Kegiatan ini merupakan bagian dari komitmen PLN dalam mewujudkan tata kelola aset yang profesional, akuntabel, dan sesuai dengan ketentuan perundang-undangan. Legalitas aset menjadi aspek penting dalam mendukung keandalan infrastruktur ketenagalistrikan sekaligus memberikan perlindungan hukum terhadap aset negara yang dikelola PLN.
Dalam kesempatan tersebut, Kepala Seksi Penetapan Hak dan Pendaftaran Kantor Pertanahan Kota Administrasi Jakarta Timur, Destian Rifaldi, S.H., M.Kn., secara simbolis menyerahkan satu sertifikat aset tanah kepada PLN UPT Pulogadung, yaitu Sertifikat Kantor UPT Pulogadung. Penyerahan sertifikat ini menjadi wujud nyata kolaborasi antara PLN dan BPN dalam mendukung percepatan legalisasi aset strategis milik negara.
Manager PLN UPT Pulogadung, Rizal Pahlevi, menyampaikan apresiasi atas dukungan dan sinergi yang telah diberikan oleh BPN Jakarta Timur selama proses sertifikasi aset berlangsung.
“Pengamanan aset negara merupakan bagian penting dari komitmen PLN dalam menjaga keberlangsungan infrastruktur ketenagalistrikan. Kami mengapresiasi sinergi yang telah terjalin dengan BPN Jakarta Timur dan berharap kolaborasi ini dapat terus mempercepat proses sertifikasi aset sehingga memberikan kepastian hukum serta memperkuat perlindungan terhadap aset strategis perusahaan,” ujar Rizal.
Sementara itu, General Manager PLN Unit Induk Transmisi Jawa Bagian Barat, Himmel Sihombing, menegaskan bahwa pengelolaan aset transmisi yang didukung legalitas yang sah merupakan fondasi penting dalam menjaga keberlanjutan operasional sistem kelistrikan nasional.
“PLN berkomitmen memastikan seluruh aset transmisi dikelola secara tertib, profesional, dan memiliki legalitas yang diakui oleh negara.

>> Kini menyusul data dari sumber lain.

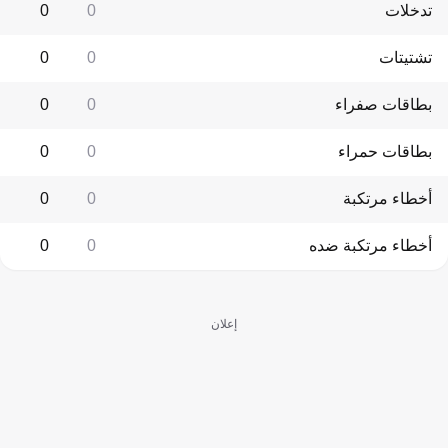
تدخلات
0
0
تشتيتات
0
0
بطاقات صفراء
0
0
بطاقات حمراء
0
0
أخطاء مرتكبة
0
0
أخطاء مرتكبة ضده
0
0
إعلان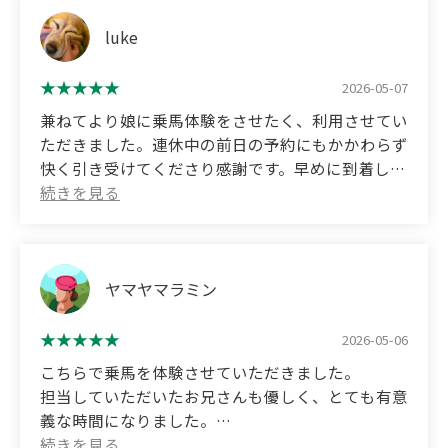
(Translated by Google)
During one of my lessons, a horse stepped on my
luke
foot and I fractured my little toe. I know it's
unavoidable when dealing with animals, but I was
2026-05-07
disillusioned by the instructor's poor response
兼ねてより娘に乗馬体験をさせたく、利用させてい
afterward. I think it was cold and inconsiderate of
ただきました。連休中の前日の予約にもかかわらず
them to handle a student's injury like that.
快く引き受けてくださり感謝です。早めに到着して
Because of that incident, I quit the club.
しまいましたが、待っている間も馬に関する知識を
教えてくださったり、思った以上に馬と触れ合える
機会をもつことができました。
若かりし頃の乗馬体験を娘にも体験させてみたいと
思っていましたので、夢が叶いました！レッスンも
ヤマヤマラミン
親切に教えてくださり、娘も大満足の様子でした。
また機会がありましたらよろしくお願いします。
2026-05-06
こちらで乗馬を体験させていただきました。
(Translated by Google)
担当していただいたお兄さんも優しく、とても有意
I had always wanted my daughter to experience
義な時間になりました。
horseback riding, and I used your service for that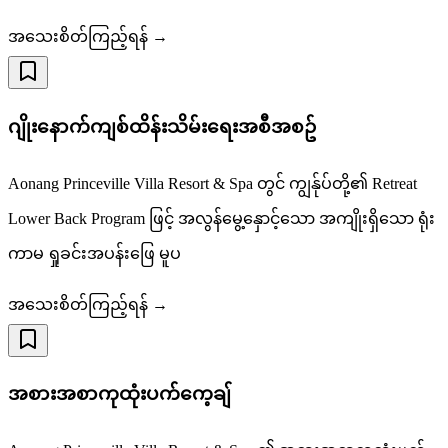
အသေးစိတ်ကြည့်ရန် →
ဂျိုးနောက်ကျစ်ထိန်းသိမ်းရေးအစီအစဥ်
Aonang Princeville Villa Resort & Spa တွင် ကျွန်ုပ်တို့၏ Retreat
Lower Back Program ဖြင့် အလွန်မွေ့နှောင့်သော အကျိုးရှိသော ရုံး
ကာမ ရှုခင်းအပန်းဖြေ မူပ
အသေးစိတ်ကြည့်ရန် →
အစားအစာကုထုံးပက်ကေ့ချ်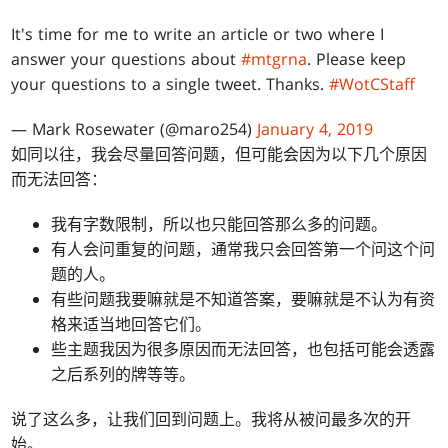
It's time for me to write an article or two where I
answer your questions about
#mtgrna
. Please keep
your questions to a single tweet. Thanks.
#WotCStaff
— Mark Rosewater (@maro254)
January 4, 2019
如同以往，我会尽量回答问题，但可能会因为以下几个原因
而无法回答：
我有字数限制，所以也只能回答那么多的问题。
有人会问重复的问题，通常我只会回答第一个问这个问
题的人。
有些问题我要嘛就是不知道答案，要嘛就是不认为有资
格来适当地回答它们。
些主题我因为很多原因而无法回答，也包括可能会透露
之后系列的牌等等。
说了这么多，让我们回到问题上。我将从被问最多次的开
始。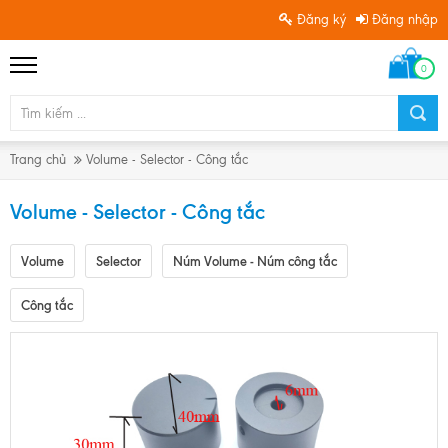
Đăng ký
Đăng nhập
0
Trang chủ
Volume - Selector - Công tắc
Volume - Selector - Công tắc
Volume
Selector
Núm Volume - Núm công tắc
Công tắc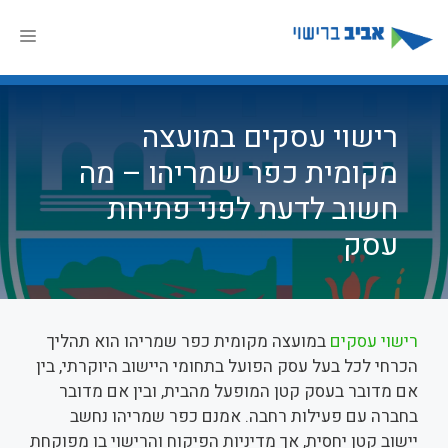
דלג
תוכן
תפר
רישוי עסקים במועצה
מקומית כפר שמריהו – מה
חשוב לדעת לפני פתיחת
עסק
רישוי עסקים
במועצה מקומית כפר שמריהו הוא תהליך
הכרחי לכל בעל עסק הפועל בתחומי היישוב היוקרתי, בין
אם מדובר בעסק קטן המופעל מהבית, ובין אם מדובר
בחברה עם פעילות רחבה. אמנם כפר שמריהו נחשב
יישוב קטן יחסית, אך מדיניות הפיקוח והרישוי בו מפוקחת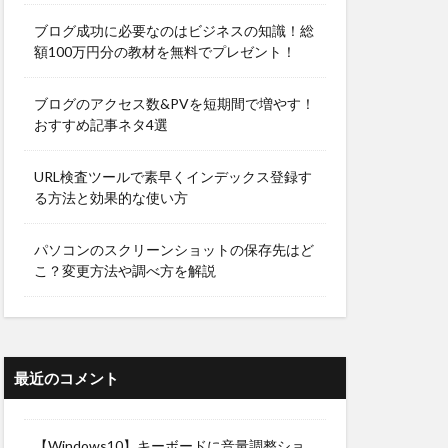
ブログ成功に必要なのはビジネスの知識！総
額100万円分の教材を無料でプレゼント！
ブログのアクセス数&PVを短期間で増やす！
おすすめ記事ネタ4選
URL検査ツールで素早くインデックス登録す
る方法と効果的な使い方
パソコンのスクリーンショットの保存先はど
こ？変更方法や調べ方を解説
最近のコメント
【Windows10】キーボードに音量調整ショ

Kepastian hukum atas aset tidak hanya memperkuat tata kelola perusahaan, tetapi juga menjadi landasan dalam menjaga keandalan sistem transmisi listrik yang melayani masyarakat. Sinergi dengan BPN menjadi langkah strategis untuk mengamankan aset negara sekaligus mendukung pembangunan infrastruktur ketenagalistrikan yang berkelanjutan,” ujar Himmel.
Ke depan, PLN akan terus memperkuat koordinasi dengan Badan Pertanahan Nasional serta seluruh pemangku kepentingan untuk mempercepat penyelesaian sertifikasi aset di wilayah kerja PLN Unit Induk Transmisi Jawa Bagian Barat. Langkah ini merupakan bagian dari upaya PLN dalam menjaga dan mengoptimalkan aset negara sebagai infrastruktur vital yang menopang keandalan pasokan listrik bagi masyarakat dan pertumbuhan ekonomi nasional.